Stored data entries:
◇ ◇ ◇ ◇ ◇ ◇ ◇
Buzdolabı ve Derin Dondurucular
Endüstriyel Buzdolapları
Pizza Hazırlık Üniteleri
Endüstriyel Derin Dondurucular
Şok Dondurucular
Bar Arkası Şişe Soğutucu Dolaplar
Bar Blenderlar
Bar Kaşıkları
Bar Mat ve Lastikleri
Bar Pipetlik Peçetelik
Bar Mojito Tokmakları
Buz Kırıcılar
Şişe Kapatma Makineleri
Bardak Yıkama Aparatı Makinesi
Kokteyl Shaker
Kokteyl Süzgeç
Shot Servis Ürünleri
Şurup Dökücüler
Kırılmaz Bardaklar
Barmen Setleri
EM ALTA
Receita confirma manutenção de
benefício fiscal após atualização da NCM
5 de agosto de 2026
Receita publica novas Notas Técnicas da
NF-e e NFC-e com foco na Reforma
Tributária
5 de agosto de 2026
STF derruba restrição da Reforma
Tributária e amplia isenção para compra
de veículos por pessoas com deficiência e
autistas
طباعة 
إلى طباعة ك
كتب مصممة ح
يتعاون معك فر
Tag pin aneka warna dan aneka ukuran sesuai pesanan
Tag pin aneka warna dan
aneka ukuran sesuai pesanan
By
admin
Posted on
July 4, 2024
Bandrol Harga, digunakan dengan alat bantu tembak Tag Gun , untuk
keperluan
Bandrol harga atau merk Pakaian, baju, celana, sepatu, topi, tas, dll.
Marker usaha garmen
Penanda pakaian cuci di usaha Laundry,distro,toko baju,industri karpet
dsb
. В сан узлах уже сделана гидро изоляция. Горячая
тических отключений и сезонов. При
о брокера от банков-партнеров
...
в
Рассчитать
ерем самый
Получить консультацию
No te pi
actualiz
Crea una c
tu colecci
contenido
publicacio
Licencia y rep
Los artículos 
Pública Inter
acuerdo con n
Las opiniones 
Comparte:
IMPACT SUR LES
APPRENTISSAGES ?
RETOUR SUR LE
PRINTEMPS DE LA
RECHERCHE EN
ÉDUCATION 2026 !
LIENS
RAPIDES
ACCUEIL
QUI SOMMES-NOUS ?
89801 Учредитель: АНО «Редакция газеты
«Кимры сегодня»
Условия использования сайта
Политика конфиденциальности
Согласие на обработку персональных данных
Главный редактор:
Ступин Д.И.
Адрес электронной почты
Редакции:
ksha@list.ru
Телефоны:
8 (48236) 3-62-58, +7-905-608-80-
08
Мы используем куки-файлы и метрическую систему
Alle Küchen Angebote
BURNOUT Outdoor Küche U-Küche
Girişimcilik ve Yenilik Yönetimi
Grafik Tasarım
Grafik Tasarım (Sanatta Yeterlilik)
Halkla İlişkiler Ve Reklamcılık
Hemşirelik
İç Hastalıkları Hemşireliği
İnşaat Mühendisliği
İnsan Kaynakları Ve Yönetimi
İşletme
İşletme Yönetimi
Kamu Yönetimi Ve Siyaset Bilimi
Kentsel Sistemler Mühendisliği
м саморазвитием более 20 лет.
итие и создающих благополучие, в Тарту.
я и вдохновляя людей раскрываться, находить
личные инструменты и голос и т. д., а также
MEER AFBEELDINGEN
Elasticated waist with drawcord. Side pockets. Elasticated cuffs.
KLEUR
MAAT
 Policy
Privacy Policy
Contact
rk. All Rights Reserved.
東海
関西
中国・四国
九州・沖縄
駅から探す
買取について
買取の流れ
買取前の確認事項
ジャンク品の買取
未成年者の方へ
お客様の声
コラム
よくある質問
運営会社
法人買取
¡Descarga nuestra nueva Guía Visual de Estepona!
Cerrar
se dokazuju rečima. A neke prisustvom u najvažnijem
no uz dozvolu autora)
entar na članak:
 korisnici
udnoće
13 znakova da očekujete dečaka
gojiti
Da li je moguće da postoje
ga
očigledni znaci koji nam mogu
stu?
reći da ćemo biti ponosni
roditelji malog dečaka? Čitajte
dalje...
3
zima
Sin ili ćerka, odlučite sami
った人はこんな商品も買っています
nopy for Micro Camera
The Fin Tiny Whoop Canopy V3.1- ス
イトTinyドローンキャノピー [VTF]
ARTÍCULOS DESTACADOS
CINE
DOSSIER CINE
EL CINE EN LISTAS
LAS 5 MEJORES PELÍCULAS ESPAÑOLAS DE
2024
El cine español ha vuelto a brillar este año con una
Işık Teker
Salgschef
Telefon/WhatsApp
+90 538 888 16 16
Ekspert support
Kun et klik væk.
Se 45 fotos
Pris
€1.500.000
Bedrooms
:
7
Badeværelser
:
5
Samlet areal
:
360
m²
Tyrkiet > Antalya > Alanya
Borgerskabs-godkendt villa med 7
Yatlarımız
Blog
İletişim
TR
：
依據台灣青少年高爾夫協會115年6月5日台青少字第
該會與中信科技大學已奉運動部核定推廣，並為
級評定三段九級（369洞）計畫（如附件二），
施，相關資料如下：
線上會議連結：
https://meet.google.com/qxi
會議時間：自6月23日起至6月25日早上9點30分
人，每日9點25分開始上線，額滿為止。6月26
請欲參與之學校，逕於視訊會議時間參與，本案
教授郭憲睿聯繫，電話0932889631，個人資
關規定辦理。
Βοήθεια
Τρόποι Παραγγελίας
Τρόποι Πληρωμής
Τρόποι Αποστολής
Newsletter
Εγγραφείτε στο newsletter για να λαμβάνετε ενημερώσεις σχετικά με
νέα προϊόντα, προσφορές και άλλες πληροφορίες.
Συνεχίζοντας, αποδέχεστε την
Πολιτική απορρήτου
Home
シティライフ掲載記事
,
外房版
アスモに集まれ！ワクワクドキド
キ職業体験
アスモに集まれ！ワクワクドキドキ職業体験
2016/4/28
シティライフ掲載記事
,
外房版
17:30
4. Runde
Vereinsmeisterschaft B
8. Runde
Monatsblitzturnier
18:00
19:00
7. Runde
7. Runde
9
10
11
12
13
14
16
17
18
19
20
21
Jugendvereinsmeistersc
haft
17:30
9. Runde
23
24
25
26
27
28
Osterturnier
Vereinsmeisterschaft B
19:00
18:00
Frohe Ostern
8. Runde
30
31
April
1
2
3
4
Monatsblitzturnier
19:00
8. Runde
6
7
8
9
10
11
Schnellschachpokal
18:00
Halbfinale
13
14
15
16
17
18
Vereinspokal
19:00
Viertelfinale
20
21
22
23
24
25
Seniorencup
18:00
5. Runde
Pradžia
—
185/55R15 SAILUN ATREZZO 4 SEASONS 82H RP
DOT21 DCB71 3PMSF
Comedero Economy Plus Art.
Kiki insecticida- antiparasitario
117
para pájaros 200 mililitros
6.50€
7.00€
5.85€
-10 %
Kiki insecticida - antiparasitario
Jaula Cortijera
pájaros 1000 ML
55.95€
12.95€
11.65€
◇ ◇ ◇ ◇ ◇ ◇ ◇
Problem to solve:
Each of the entries above should be written out again exactly.

Exercise answer:
Buzdolabı ve Derin Dondurucular
Endüstriyel Buzdolapları
Pizza Hazırlık Üniteleri
Endüstriyel Derin Dondurucular
Şok Dondurucular
Bar Arkası Şişe Soğutucu Dolaplar
Bar Blenderlar
Bar Kaşıkları
Bar Mat ve Lastikleri
Bar Pipetlik Peçetelik
Bar Mojito Tokmakları
Buz Kırıcılar
Şişe Kapatma Makineleri
Bardak Yıkama Aparatı Makinesi
Kokteyl Shaker
Kokteyl Süzgeç
Shot Servis Ürünleri
Şurup Dökücüler
Kırılmaz Bardaklar
Barmen Setleri
EM ALTA
Receita confirma manutenção de
benefício fiscal após atualização da NCM
5 de agosto de 2026
Receita publica novas Notas Técnicas da
NF-e e NFC-e com foco na Reforma
Tributária
5 de agosto de 2026
STF derruba restrição da Reforma
Tributária e amplia isenção para compra
de veículos por pessoas com deficiência e
autistas
طباعة 
إلى طباعة ك
كتب مصممة ح
يتعاون معك فر
Tag pin aneka warna dan aneka ukuran sesuai pesanan
Tag pin aneka warna dan
aneka ukuran sesuai pesanan
By
admin
Posted on
July 4, 2024
Bandrol Harga, digunakan dengan alat bantu tembak Tag Gun , untuk
keperluan
Bandrol harga atau merk Pakaian, baju, celana, sepatu, topi, tas, dll.
Marker usaha garmen
Penanda pakaian cuci di usaha Laundry,distro,toko baju,industri karpet
dsb
. В сан узлах уже сделана гидро изоляция. Горячая
тических отключений и сезонов. При
о брокера от банков-партнеров
...
в
Рассчитать
ерем самый
Получить консультацию
No te pi
actualiz
Crea una c
tu colecci
contenido
publicacio
Licencia y rep
Los artículos 
Pública Inter
acuerdo con n
Las opiniones 
Comparte:
IMPACT SUR LES
APPRENTISSAGES ?
RETOUR SUR LE
PRINTEMPS DE LA
RECHERCHE EN
ÉDUCATION 2026 !
LIENS
RAPIDES
ACCUEIL
QUI SOMMES-NOUS ?
89801 Учредитель: АНО «Редакция газеты
«Кимры сегодня»
Условия использования сайта
Политика конфиденциальности
Согласие на обработку персональных данных
Главный редактор:
Ступин Д.И.
Адрес электронной почты
Редакции:
ksha@list.ru
Телефоны:
8 (48236) 3-62-58, +7-905-608-80-
08
Мы используем куки-файлы и метрическую систему
Alle Küchen Angebote
BURNOUT Outdoor Küche U-Küche
Girişimcilik ve Yenilik Yönetimi
Grafik Tasarım
Grafik Tasarım (Sanatta Yeterlilik)
Halkla İlişkiler Ve Reklamcılık
Hemşirelik
İç Hastalıkları Hemşireliği
İnşaat Mühendisliği
İnsan Kaynakları Ve Yönetimi
İşletme
İşletme Yönetimi
Kamu Yönetimi Ve Siyaset Bilimi
Kentsel Sistemler Mühendisliği
м саморазвитием более 20 лет.
итие и создающих благополучие, в Тарту.
я и вдохновляя людей раскрываться, находить
личные инструменты и голос и т. д., а также
MEER AFBEELDINGEN
Elasticated waist with drawcord. Side pockets. Elasticated cuffs.
KLEUR
MAAT
 Policy
Privacy Policy
Contact
rk. All Rights Reserved.
東海
関西
中国・四国
九州・沖縄
駅から探す
買取について
買取の流れ
買取前の確認事項
ジャンク品の買取
未成年者の方へ
お客様の声
コラム
よくある質問
運営会社
法人買取
¡Descarga nuestra nueva Guía Visual de Estepona!
Cerrar
se dokazuju rečima. A neke prisustvom u najvažnijem
no uz dozvolu autora)
entar na članak:
 korisnici
udnoće
13 znakova da očekujete dečaka
gojiti
Da li je moguće da postoje
ga
očigledni znaci koji nam mogu
stu?
reći da ćemo biti ponosni
roditelji malog dečaka? Čitajte
dalje...
3
zima
Sin ili ćerka, odlučite sami
った人はこんな商品も買っています
nopy for Micro Camera
The Fin Tiny Whoop Canopy V3.1- ス
イトTinyドローンキャノピー [VTF]
ARTÍCULOS DESTACADOS
CINE
DOSSIER CINE
EL CINE EN LISTAS
LAS 5 MEJORES PELÍCULAS ESPAÑOLAS DE
2024
El cine español ha vuelto a brillar este año con una
Işık Teker
Salgschef
Telefon/WhatsApp
+90 538 888 16 16
Ekspert support
Kun et klik væk.
Se 45 fotos
Pris
€1.500.000
Bedrooms
:
7
Badeværelser
:
5
Samlet areal
:
360
m²
Tyrkiet > Antalya > Alanya
Borgerskabs-godkendt villa med 7
Yatlarımız
Blog
İletişim
TR
：
依據台灣青少年高爾夫協會115年6月5日台青少字第
該會與中信科技大學已奉運動部核定推廣，並為
級評定三段九級（369洞）計畫（如附件二），
施，相關資料如下：
線上會議連結：
https://meet.google.com/qxi
會議時間：自6月23日起至6月25日早上9點30分
人，每日9點25分開始上線，額滿為止。6月26
請欲參與之學校，逕於視訊會議時間參與，本案
教授郭憲睿聯繫，電話0932889631，個人資
關規定辦理。
Βοήθεια
Τρόποι Παραγγελίας
Τρόποι Πληρωμής
Τρόποι Αποστολής
Newsletter
Εγγραφείτε στο newsletter για να λαμβάνετε ενημερώσεις σχετικά με
νέα προϊόντα, προσφορές και άλλες πληροφορίες.
Συνεχίζοντας, αποδέχεστε την
Πολιτική απορρήτου
Home
シティライフ掲載記事
,
外房版
アスモに集まれ！ワクワクドキド
キ職業体験
アスモに集まれ！ワクワクドキドキ職業体験
2016/4/28
シティライフ掲載記事
,
外房版
17:30
4. Runde
Vereinsmeisterschaft B
8. Runde
Monatsblitzturnier
18:00
19:00
7. Runde
7. Runde
9
10
11
12
13
14
16
17
18
19
20
21
Jugendvereinsmeistersc
haft
17:30
9. Runde
23
24
25
26
27
28
Osterturnier
Vereinsmeisterschaft B
19:00
18:00
Frohe Ostern
8. Runde
30
31
April
1
2
3
4
Monatsblitzturnier
19:00
8. Runde
6
7
8
9
10
11
Schnellschachpokal
18:00
Halbfinale
13
14
15
16
17
18
Vereinspokal
19:00
Viertelfinale
20
21
22
23
24
25
Seniorencup
18:00
5. Runde
Pradžia
—
185/55R15 SAILUN ATREZZO 4 SEASONS 82H RP
DOT21 DCB71 3PMSF
Comedero Economy Plus Art.
Kiki insecticida- antiparasitario
117
para pájaros 200 mililitros
6.50€
7.00€
5.85€
-10 %
Kiki insecticida - antiparasitario
Jaula Cortijera
pájaros 1000 ML
55.95€
12.95€
11.65€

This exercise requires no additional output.